PROBLEM DETAILS — Wherever a line of the listing holds the string "Pain", copy that line.

INPUT —
··········
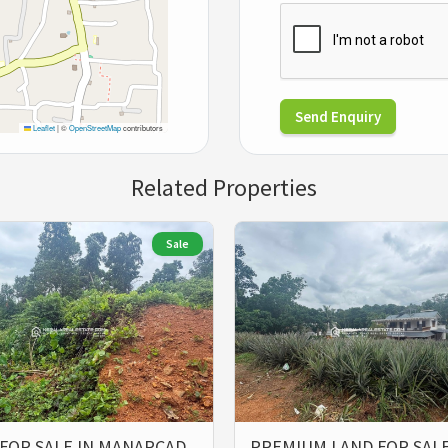
Send Enquiry
Leaflet
|
©
OpenStreetMap
contributors
Related Properties
Sale
FOR SALE IN MANARCAD
PREMIUM LAND FOR SALE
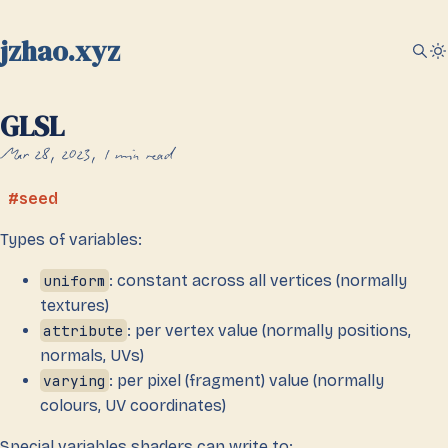
jzhao.xyz
GLSL
Mar 28, 2023
1 min read
seed
Types of variables:
uniform
: constant across all vertices (normally
textures)
attribute
: per vertex value (normally positions,
normals, UVs)
varying
: per pixel (fragment) value (normally
colours, UV coordinates)
Special variables shaders can write to:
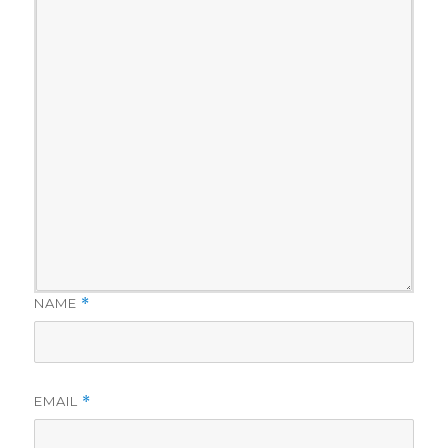
NAME
*
EMAIL
*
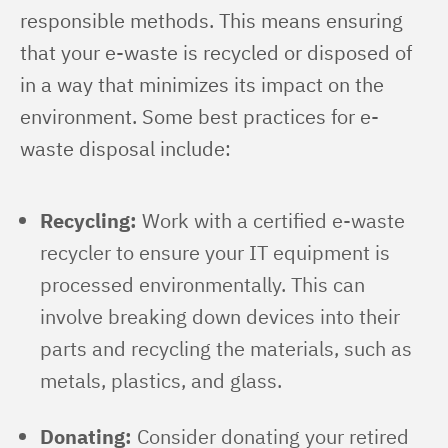
responsible methods. This means ensuring 
that your e-waste is recycled or disposed of 
in a way that minimizes its impact on the 
environment. Some best practices for e-
waste disposal include:
Recycling:
Work with a certified e-waste
recycler to ensure your IT equipment is
processed environmentally. This can
involve breaking down devices into their
parts and recycling the materials, such as
metals, plastics, and glass.
Donating:
Consider donating your retired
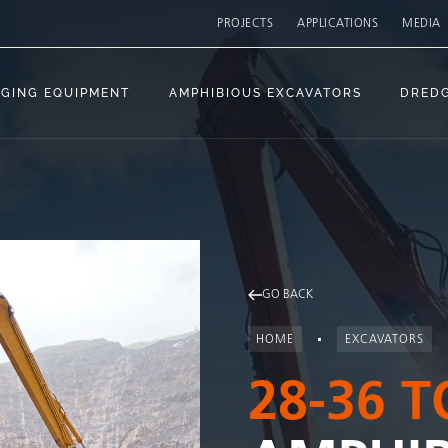
PROJECTS
APPLICATIONS
MEDIA
GING EQUIPMENT
AMPHIBIOUS EXCAVATORS
DRED
GO BACK
HOME
EXCAVATORS
28-36 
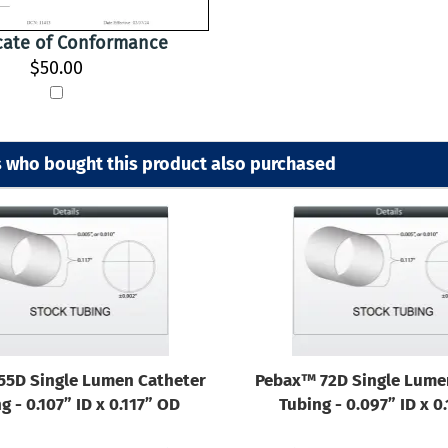
icate of Conformance
$50.00
 who bought this product also purchased
55D Single Lumen Catheter
Pebax™ 72D Single Lume
g - 0.107” ID x 0.117” OD
Tubing - 0.097” ID x 0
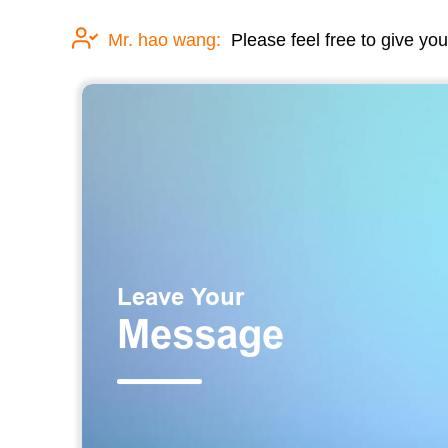
Mr. hao wang:
Please feel free to give you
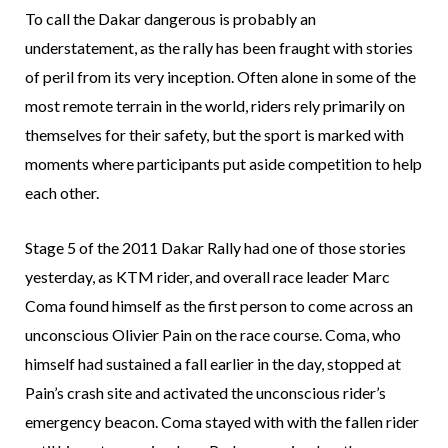
To call the Dakar dangerous is probably an
understatement, as the rally has been fraught with stories
of peril from its very inception. Often alone in some of the
most remote terrain in the world, riders rely primarily on
themselves for their safety, but the sport is marked with
moments where participants put aside competition to help
each other.
Stage 5 of the 2011 Dakar Rally had one of those stories
yesterday, as KTM rider, and overall race leader Marc
Coma found himself as the first person to come across an
unconscious Olivier Pain on the race course. Coma, who
himself had sustained a fall earlier in the day, stopped at
Pain’s crash site and activated the unconscious rider’s
emergency beacon. Coma stayed with with the fallen rider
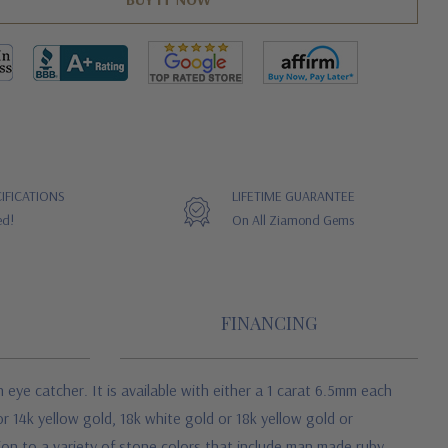
IFICATIONS
LIFETIME GUARANTEE
ed!
On All Ziamond Gems
FINANCING
an eye catcher. It is available with either a 1 carat 6.5mm each
r 14k yellow gold, 18k white gold or 18k yellow gold or
tion to a variety of stone colors that include man made ruby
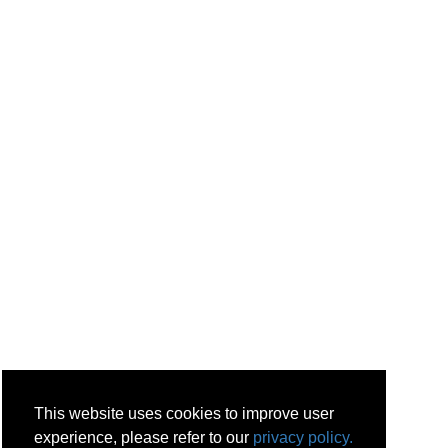
This website uses cookies to improve user
experience, please refer to our
privacy policy.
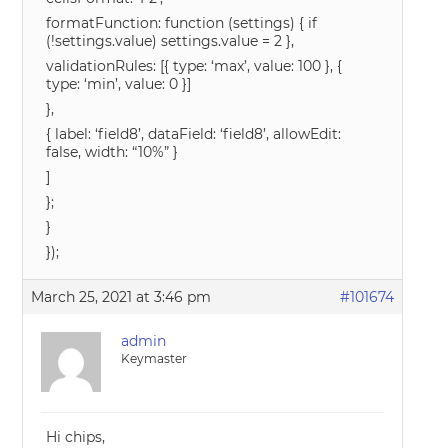
formatFunction: function (settings) { if
(!settings.value) settings.value = 2 },
validationRules: [{ type: ‘max’, value: 100 }, {
type: ‘min’, value: 0 }]
},
{ label: ‘field8’, dataField: ‘field8’, allowEdit:
false, width: “10%” }
]
};
}
});
March 25, 2021 at 3:46 pm
#101674
admin
Keymaster
Hi chips,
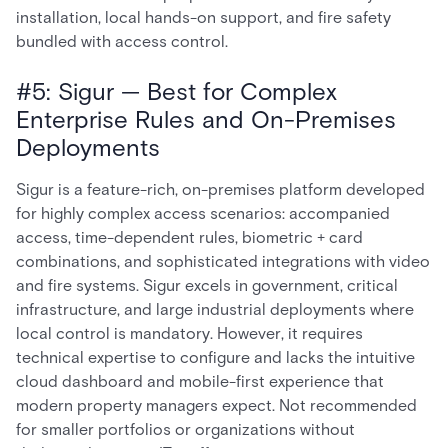
installation, local hands-on support, and fire safety
bundled with access control.
#5: Sigur — Best for Complex
Enterprise Rules and On-Premises
Deployments
Sigur is a feature-rich, on-premises platform developed
for highly complex access scenarios: accompanied
access, time-dependent rules, biometric + card
combinations, and sophisticated integrations with video
and fire systems. Sigur excels in government, critical
infrastructure, and large industrial deployments where
local control is mandatory. However, it requires
technical expertise to configure and lacks the intuitive
cloud dashboard and mobile-first experience that
modern property managers expect. Not recommended
for smaller portfolios or organizations without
··········
RESULT FOR THIS TASK —
unconscious Olivier Pain on the race course. Coma, who
Pain’s crash site and activated the unconscious rider’s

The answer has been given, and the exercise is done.